Netflix’s “Atypical” is offensive, but that’s not its real problem

Keir Gilchrist as Sam in

Keir Gilchrist as Sam in "Atypical" (Credit: Netflix/Greg Gayne)


I could forgive the new Netflix series “Atypical” if it were merely offensive to autistic people. Its chief sin, however, is that it’s trite. There’s no forgiving that.


To start, the world of the show — which debuts on the streaming service this Friday, August 11 — is inhabited by the worst kind of plug-and-play stock characters. There’s the spouse with a midlife crisis and an affair to go with it.  There’s the other spouse who slowly learns how to reconnect with the children. There’s the talented kid with a scholarship opportunity that she is conflicted about accepting. The arcs of all are easy to predict for anyone who has seen their fair share of American high school dramas.
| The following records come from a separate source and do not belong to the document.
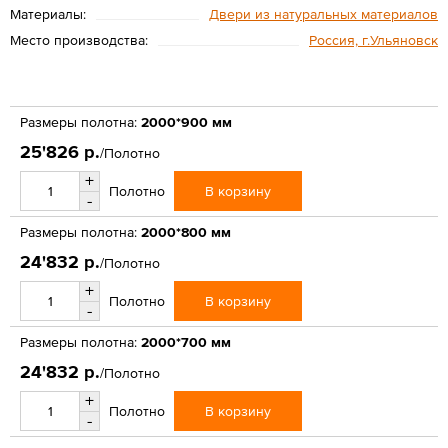
Материалы:
Двери из натуральных материалов
Место производства:
Россия, г.Ульяновск
Размеры полотна:
2000*900 мм
25'826 р.
/Полотно
+
В корзину
Полотно
-
Размеры полотна:
2000*800 мм
24'832 р.
/Полотно
+
В корзину
Полотно
-
Размеры полотна:
2000*700 мм
24'832 р.
/Полотно
+
В корзину
Полотно
-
Yes, there are some talented actors inhabiting the preview episodes of “Atypical” Netflix made available — most notably Michael Rapaport and Jennifer Jason Leigh as the protagonist’s beleaguered parents. But there isn’t much they can do with the cardboard cutouts series creator and screenwriter Robia Rashid (“How I Met Your Mother,” “The Goldbergs”) has given them.


Our titularly “atypical” protagonist Sam — played by Keir Gilchrist of “United States of Tara” and “It Follows” —  isn’t any more three-dimensional. As the selling point here is the show’s take on autism, however, Sam is a somewhat newer, increasingly popular stock character — the high-functioning Aspie. Look around and you’ll see them almost everywhere in pop culture these days, nearly always as a white, heterosexual male. (Autism — which can affect non-white, female and LGBT individuals as well as white, straight men — doesn’t discriminate in real life).
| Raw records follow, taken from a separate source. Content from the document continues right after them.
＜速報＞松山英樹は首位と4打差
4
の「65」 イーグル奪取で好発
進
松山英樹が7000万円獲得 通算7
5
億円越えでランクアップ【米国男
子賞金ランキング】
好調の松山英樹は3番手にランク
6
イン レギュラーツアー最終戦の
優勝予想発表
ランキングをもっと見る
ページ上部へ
Here, Sam is only a degree or two removed from the familiar caricature of the idiot savant — inept, bumbling and awkward when the plot demands it, yet capable of being refreshingly intelligent, honest and funny. Think Sheldon from “The Big Bang Theory” or Abed from “Community” when it’s a comedy, Sherlock Holmes from “Sherlock” when it’s a drama or the “self-diagnosed” Sugar Motta from “Glee” when it’s simply vile and hateful.
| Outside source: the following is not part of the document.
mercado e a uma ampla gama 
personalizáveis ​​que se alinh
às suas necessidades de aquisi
Of course, the one quality that makes “Atypical” different from most of its predecessors is that the autism of its character isn’t coyly hinted at. It’s front and center, the entire framework through which the series tells its story.


It should be noted here that I am autistic myself and in past articles have discussed the subject of dating when you’re on the spectrum, which is the chief dimension of living with the condition explored in this series. Indeed, dating with autism seems to have been a popular curiosity for a while (there is a reason I’ve repeatedly written about it), and it is Sam’s struggles here that are the most cringe-inducing. On one occasion, when he is about to lose his virginity, he has a freak-out in which he punches a girl as she takes her shirt off. Another time, when trying to seduce his own therapist (ick), he breaks into her house by sneaking into an open window. Elsewhere, he humiliates his girlfriend by proclaiming that he doesn’t love her in front of her entire family.


These aren’t classic signs of autism — they’re violent, creepy, cruel and make the autistic character seem like a monster. When the show then shifts gears to make us feel sorry for Sam, the characterization becomes more offensive. Arguing that those with neurological conditions shouldn’t be held accountable for hurting others is as patronizing as it is socially irresponsible.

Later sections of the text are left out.